Do you have a mentor or someone in the community who has inspired you?
Without question, Ben Sadeghipour (@nahamsec) is an inspiration to all. The content he provides to the community of researchers is genuinely astounding, and I can not express how much his video streams have helped me enter and navigate the hacking world.
Nahamsec - you are pure motivation and a positive influence on the industry. HackerOne and the community of researchers are incredibly fortunate to have you as the person to step up and embrace such a vital role. Keep up the exceptional work, and I look forward to seeing you this Sunday, and the next, and the next, and the next.
What educational hacking resources do you wish existed that doesn't exist today?
Can a simplified pamphlet with pictures be created to provide readers with ten years of real-world experience? Perfect, I'll take two, please.
If you had a magic wand and could change one thing on the HackerOne platform, what would it be?
HackerOne has accomplished a fantastic feat by mobilizing a freelance workforce to dominate a large segment of the cybersecurity vertical. It's a truly remarkable story and one that deserves celebration. While making the internet safe is a noble cause, I would suggest a byproduct of their efforts actually might be the tip of something equally as significant. If I had a magic wand, I would enjoy applying H1's business model to other endeavors to see what's achievable.
Pretend H1 launches a new division, and its first task is approaching product modifications to address COVID-19. Manufacturers worldwide have access to a massive thinktank where bright minds can contribute fresh ideas to solve matters quagmired in bureaucracy and old-school groupthink.
Although you might not have experience in manufacturing design, wouldn't you want a crack at solving some of these issues? Damn right you would, we all would - and that's my point. H1 has built a network of hundred thousand self-motivated problem solvers who thrive off on being challenged. It's almost impossible to capture lightning in a bottle, but from my experiences with HackerOne, there is something in the air that feels electric.
What advice would you give to the next generation of hackers?

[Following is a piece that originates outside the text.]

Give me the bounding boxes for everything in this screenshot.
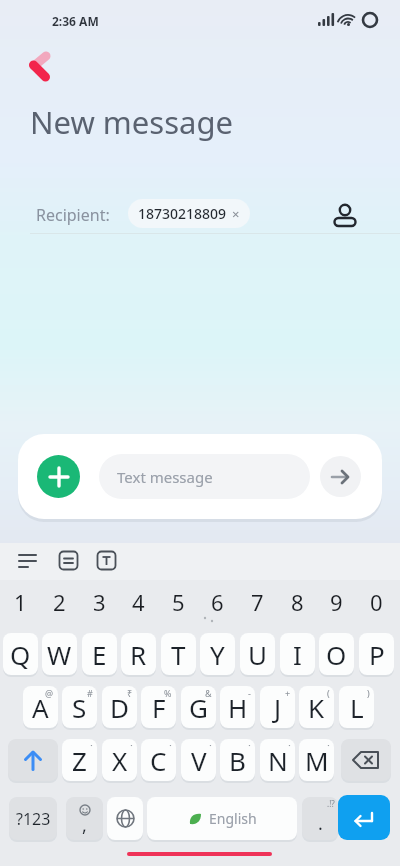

The one piece of advice for hackers beginning their journey in bug bounties is always to save and organize your data. It will be an essential asset in building wordlists to brute-force domains and directories, mining for insightful trends, identifying flags that signal issues, and discovering bugs you missed during previous tests.
Data is the digital image of the experiences you acquired while testing. As you become a more skilled bug hunter, you will be able to turn that data into information and advance your skills further.
I would like to thank HackerOne and everyone on its team for the opportunity you have created for so many of us. It has been a pleasure, and honestly, a life-changing experience to be able to participate in your endeavor. I wish you continued success and that the journey has only just started. Onward & Upwards!